This musical performance will be tripping the light fantastic.
A neuroscience professor who is also a composer will combine both specialities at Cameo Gallery on March 11, with a project that turns brainwaves into music.
“I like making fun of science and music and with this, I get to do both,” said Columbia University professor David Sulzer. “I also feel like people should know more about their brains and bodies.”
In the latest installment of art and science event series ArtLab, Sulzer and his partner Brad Garton will hook singer and multi-instrumentalist Lora Faye and jazz drummer William Hooker up to a machine that will measure their electroencephalo (EEG) waves.

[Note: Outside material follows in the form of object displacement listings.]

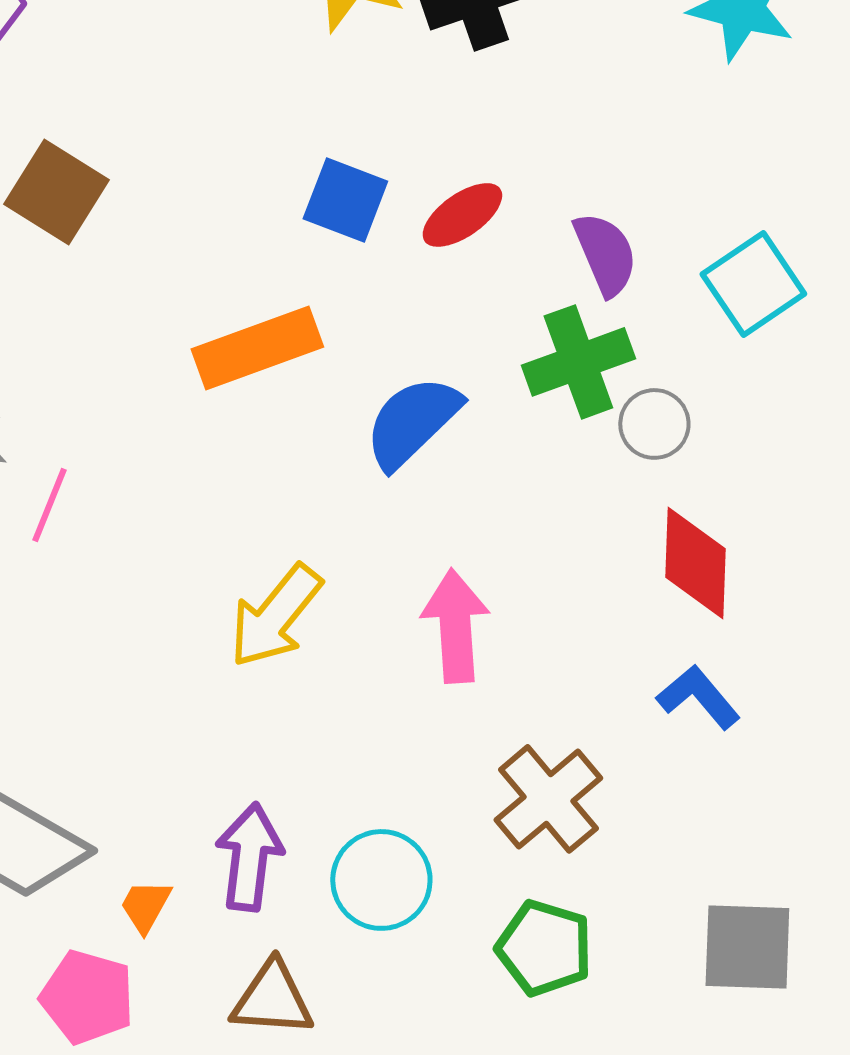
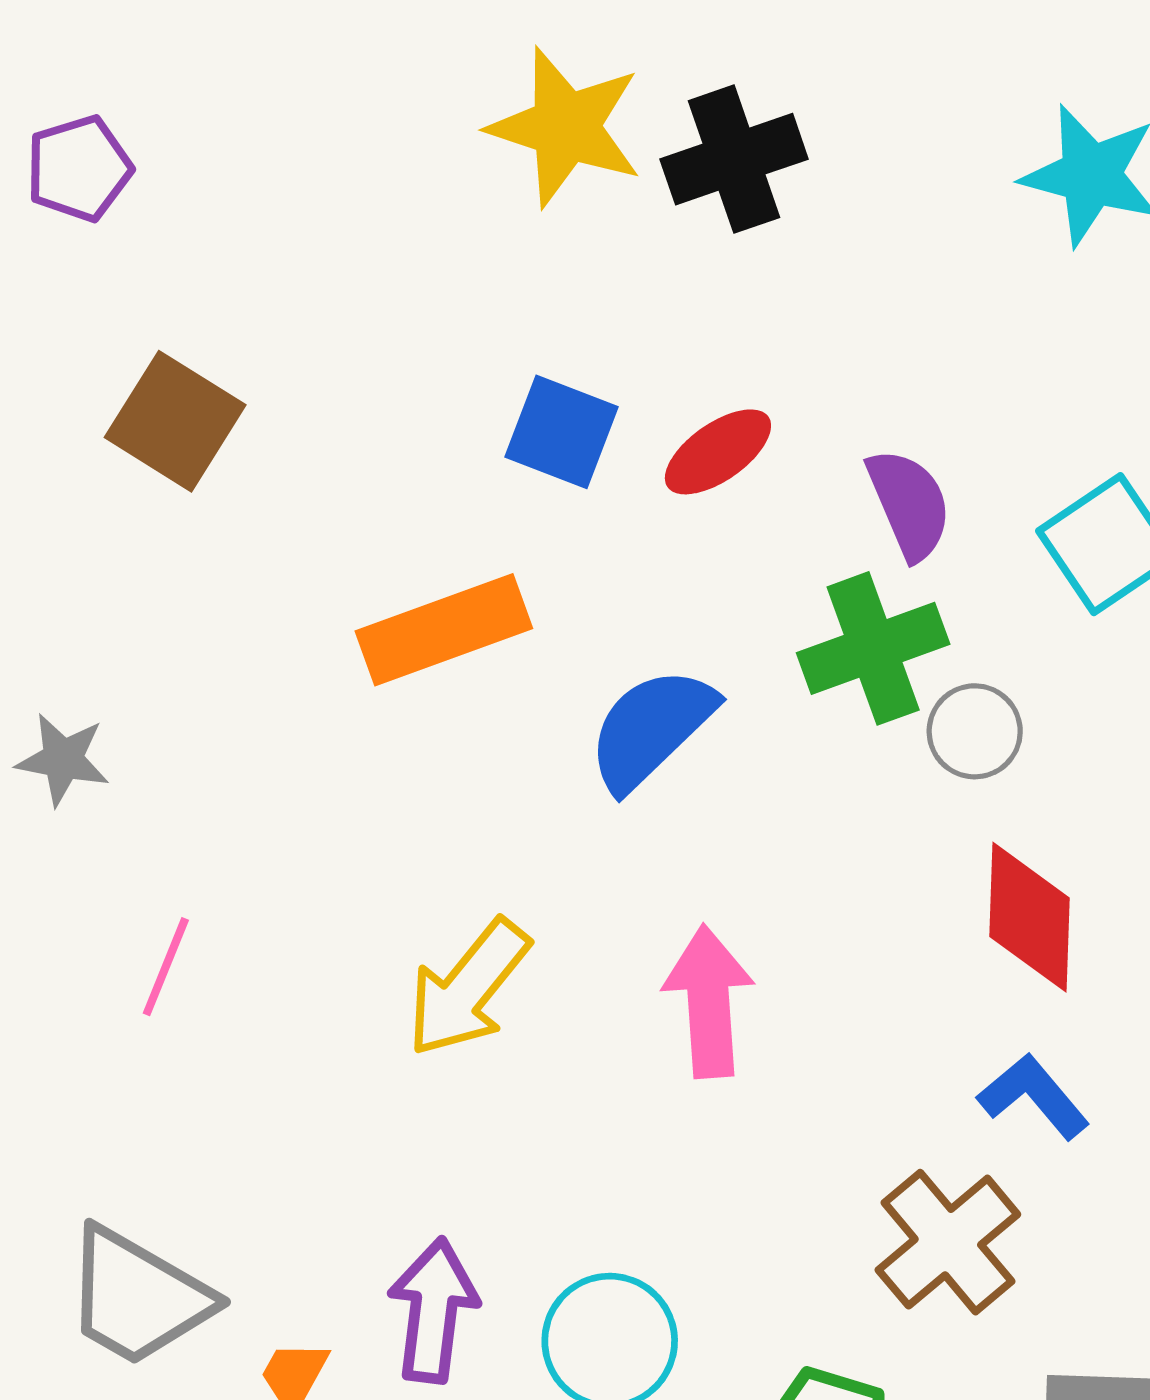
pink line: (49, 505) -> (166, 967), moved
brown cross: (548, 799) -> (948, 1242), moved

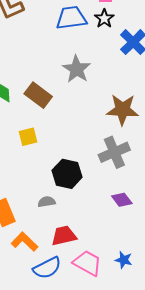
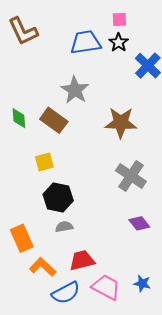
gray star: (77, 69) -> (75, 90), moved
brown star: (123, 110) -> (121, 123), moved
gray cross: (114, 152) -> (131, 176), turned -32
black hexagon: (67, 174) -> (58, 197), moved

“William is an improvisor, so my guess is that he will find a way to work with the machine very rapidly,” said Sulzer. “Instead of doing it through your throat or fingertips, you are doing it directly from the brain.”
The player can manipulate his or her waves via motion and changing their sensory perception.
“You really can’t think about someone you love and make a different brainwave,” said Sulzer. “But you can change your alpha waves if you close your eyes and stop getting the variety you would from your vision.”
Since EEG waves are too low for the human ear to ear, Sulzer must translate them. Sulzer said he can convert the waves into whatever kind of sound he wants. For example, he could choose to speed all the waves up so that they are audible, or multiply them to create different tones.
“It’s only interesting for us if we do it differently every time,” said Sulzer, who also goes by the stage name David Soldier. “Otherwise we would get bored to tears.”
“Making Music Out of Brainwaves” at Cameo Gallery [93 N. Sixth St. between Berry Street and Wythe Avenue in Williamsburg, (718) 302–1180, www.cameony.net. March 11 at 8 pm. $5.